The PURPA boom and bust

PURPA has emerged in recent years as a driver for large-scale renewable energy, particularly in states that do not have strong renewable energy mandates and had not previously built much solar.

The law creates a system of standard contracts which can apply to wind and solar projects, with prices based on a utility’s projection of what it would otherwise pay for power. PURPA supplies many of the basics that developers need to access financing, including predictable pricing under long-term contracts.

And as large-scale solar became cheap enough to access PURPA, this led booming solar markets in a number of states, including North Carolina and Utah, but also big pipelines of projects in states like Michigan.

And every time we at pv magazine saw a PURPA boom, one company was always present: Cypress Creek. When Michigan regulators halted reforms to PURPA at the end of 2017, Cypress Creek noted that it had 700 MW of projects in the state, and planned to invest $3 billion.

But in state after state utilities fiercely resisted having to buy power from renewables under PURPA, and regulators – who typically do not see rapid decarbonization as part of their job – were uncomfortable with the rapid change. This led to changes to state-level implementation of the law, including suspensions of the policy, gutting of contract lengths and slashing of rates – all of which undermined the main benefits of the policy.

In 2018 PURPA crashed as a driver of utility-scale solar. Wood Mackenzie Power & Renewables estimates that 1.7 GW of solar was put online through PURPA in 2016 and 1.6 GW in 2017, but only 300 MW in 2018.

Cypress Creek Executive VP of Development Noah Hyte notes that PURPA “fueled the company’s growth” in 2016 and 2017, and that changes to the policy “played a role” in driving the company’s restructuring. However, he says that there were “a number of contributing factors”.

 

North Carolina slows down

Compared to other states the policy changes were less dramatic in North Carolina, which was Cypress Creek’s largest market and which has been the largest market for PURPA projects to date. Cypress Creek and developer Strata Solar were part of a negotiated deal with Duke Energy which was enacted into law in the summer of 2017, and which moved much of the state’s market to a competitive procurement model.
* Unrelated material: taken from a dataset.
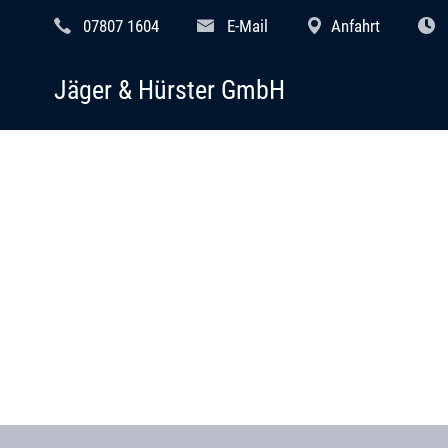
07807 1604
E-Mail
Anfahrt
Jäger & Hürster GmbH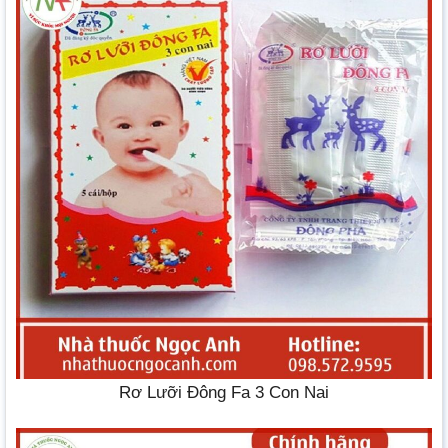
Rơ Lưỡi Đông Fa 3 Con Nai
And while the North Carolina solar market was still the nation’s second-largest in 2017, implementation of the new policy was followed by a marked slowdown in installations, which was notable in state-level data by at least mid-2018.

North Carolina also remains Cypress Creek’s largest market, and while the company has maintained that it has no intention of leaving the market, it is clear that under the new system there is simply not as large of an available market as before.

 

Community solar

Hyte notes that in addition to being very active in PURPA markets, Cypress Creek has also been very active in community solar. Community solar markets have been slower to take off than many had hoped, with what Hyte describes as “significant delays” in Illinois, New York and Massachusetts.

“We are still really excited about community solar, but because of issues with the launch of community solar some of those markets were delayed,” explains Hyte.

However, company officials also note that Cypress Creek is active in wholesale power markets as well, and note that going forward the company is bullish about the possibilities in various wholesale power markets as well as community solar and other state-specific opportunities.

 

Update: This article was changed at 10:15 AM EST on January 31 to reflect comments by Cypress Creek Renewables.